Entries provided START

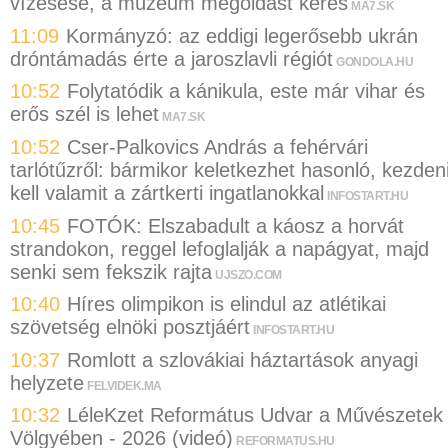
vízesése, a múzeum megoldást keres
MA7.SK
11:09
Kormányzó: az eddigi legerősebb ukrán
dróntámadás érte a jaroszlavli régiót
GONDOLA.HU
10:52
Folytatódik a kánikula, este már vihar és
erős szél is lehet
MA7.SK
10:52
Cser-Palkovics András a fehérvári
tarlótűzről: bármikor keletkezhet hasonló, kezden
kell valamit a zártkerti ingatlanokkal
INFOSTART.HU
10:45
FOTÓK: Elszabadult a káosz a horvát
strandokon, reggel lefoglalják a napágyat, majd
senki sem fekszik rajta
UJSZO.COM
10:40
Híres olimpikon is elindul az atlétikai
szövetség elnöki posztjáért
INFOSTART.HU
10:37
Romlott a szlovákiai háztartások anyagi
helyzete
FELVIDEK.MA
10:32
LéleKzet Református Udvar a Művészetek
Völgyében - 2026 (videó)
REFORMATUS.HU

Entries provided END

Task goal: Transcribe all entries above exactly. Omit the pictures.

Response below:
vízesése, a múzeum megoldást keres
MA7.SK
11:09
Kormányzó: az eddigi legerősebb ukrán
dróntámadás érte a jaroszlavli régiót
GONDOLA.HU
10:52
Folytatódik a kánikula, este már vihar és
erős szél is lehet
MA7.SK
10:52
Cser-Palkovics András a fehérvári
tarlótűzről: bármikor keletkezhet hasonló, kezden
kell valamit a zártkerti ingatlanokkal
INFOSTART.HU
10:45
FOTÓK: Elszabadult a káosz a horvát
strandokon, reggel lefoglalják a napágyat, majd
senki sem fekszik rajta
UJSZO.COM
10:40
Híres olimpikon is elindul az atlétikai
szövetség elnöki posztjáért
INFOSTART.HU
10:37
Romlott a szlovákiai háztartások anyagi
helyzete
FELVIDEK.MA
10:32
LéleKzet Református Udvar a Művészetek
Völgyében - 2026 (videó)
REFORMATUS.HU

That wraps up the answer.